Public broadcaster RTBF said police were searching houses in the Brussels area.
VRT said 20 were killed in the metro train and 14 at the airport. Authorities had earlier put the toll at 11 in the airport bombing and 15 in the underground train.
Many of the dead and wounded at the airport were badly injured in the legs, one airport worker told Reuters, suggesting at least one bomb in a bag on the floor.
Britain, Germany, France and the Netherlands, all wary of spillover from conflict in Syria, were among states announcing extra security measures.
Belgian Prime Minister Charles Michel spoke of "a black time for our country".
"What we feared has come to pass. Our country has been struck by attacks which are blind, violent and cowardly."
The blast hit the train as it left Maelbeek station, close to European Union institutions, heading to the city center.
The VRT public broadcaster carried a photograph of a metro carriage at a platform with doors and windows completely blown out, its structure deformed and interior mangled and charred.
A local journalist tweeted a photograph of a person lying covered in blood among smoke outside Maelbeek metro station, on the main Rue de la Loi avenue which connects central Brussels with the EU institutions. Ambulances were ferrying the wounded away and sirens rang out across the area.
'WE ARE AT WAR'
"We are at war and we have been subjected to acts of war in Europe for the last few months," French Prime Minister Manuel Valls said.
Public broadcaster VTM said the Tihange nuclear power plant had been evacuated as part of the security clampdown.
Brussels airport said it had canceled all flights until at least 6 a.m. (0500 GMT) on Wednesday and the complex had been evacuated and trains to the airport had been stopped. Passengers were taken to coaches from the terminal that would remove them to a secure area.

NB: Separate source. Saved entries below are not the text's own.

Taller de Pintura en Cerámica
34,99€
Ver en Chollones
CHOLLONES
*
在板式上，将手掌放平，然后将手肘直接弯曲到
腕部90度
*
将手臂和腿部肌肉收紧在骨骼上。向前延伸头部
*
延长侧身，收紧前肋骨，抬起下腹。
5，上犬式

All three main long-distance rail stations in Brussels were closed and train services on the cross-channel tunnel from London to Brussels were suspended.
Security services have been on a high state of alert across western Europe for fear of militant attacks backed by Islamic State, which claimed responsibility for the Paris attack.

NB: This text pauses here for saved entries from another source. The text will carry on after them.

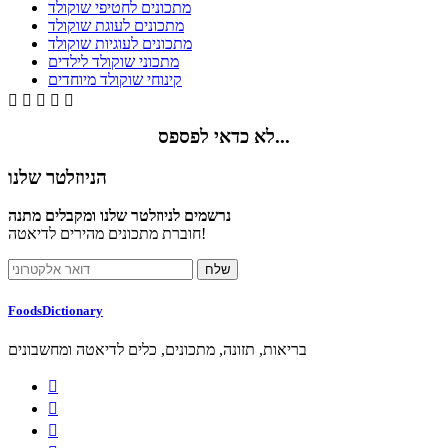
מתכונים לחטיפי שוקולד
מתכונים לעוגת שוקולד
מתכונים לעוגיות שוקולד
מתכוני שוקולד לילדים
קינוחי שוקולד מיוחדים





לא כדאי לפספס...
הניוזלטר שלנו
נרשמים לניוזלטר שלנו ומקבלים מתנה
חוברת מתכונים מהירים לדיאטה!
FoodsDictionary
בריאות, תזונה, מתכונים, כלים לדיאטה ומחשבונים


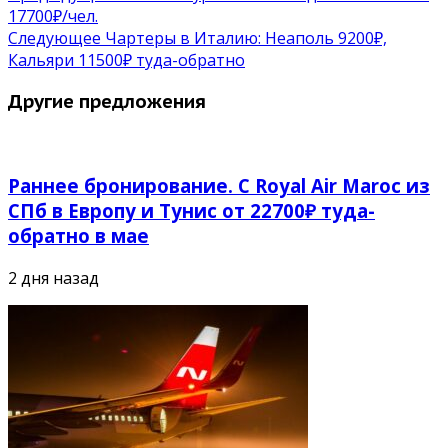
17700₽/чел.
Следующее
Чартеры в Италию: Неаполь 9200₽,
Кальяри 11500₽ туда-обратно
Другие предложения
Раннее бронирование. С Royal Air Maroc из
СПб в Европу и Тунис от 22700₽ туда-
обратно в мае
2 дня назад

While most European airports are known for stringent screening procedures of passengers and their baggage, that typically takes place only once passengers have checked in and are heading to the departure gates.

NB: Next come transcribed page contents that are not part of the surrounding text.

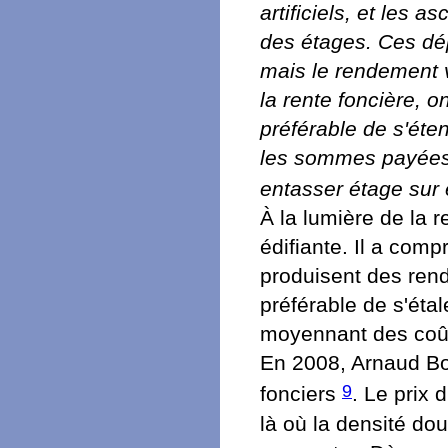
artificiels, et les 
des étages. Ces d
mais le rendement 
la rente foncière, on
préférable de s'éte
les sommes payées e
entasser étage sur 
À la lumière de la r
édifiante. Il a comp
produisent des ren
préférable de s'étal
moyennant des coûts
En 2008, Arnaud Bou
9
fonciers
. Le prix 
là où la densité dou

Although there may be discreet surveillance, there is nothing to prevent member of the public walking in to the departure hall at Zaventem airport with heavy baggage.
Following an attempted ramraid attack at Glasgow Airport in 2007, several airports stepped up security at entrances by altering the pick-up and drop-off zones to prevent private cars getting too close to terminal buildings.
European stocks fell after the explosions, particularly travel sector stocks including airlines and hotels, pulling the broader indices down from multi-week highs. Safe-haven assets, gold and government bonds rose in price.
The attacks appeared to be linked to the arrest of French citizen Salah Abdeslam - the prime surviving suspect for November's Paris attacks on a stadium, cafes and a concert hall - who was captured by Belgian police after a shootout on Friday.
Belgium's Interior Minister, Jan Jambon, said on Monday the country was on high alert for a revenge attack.
It was not clear what failings if any allowed the plan for Tuesday's operation to go ahead and whether the double attack was planned in advance or put together at short notice.
"We know that stopping one cell can ... push others into action. We are aware of it in this case," Jambon said.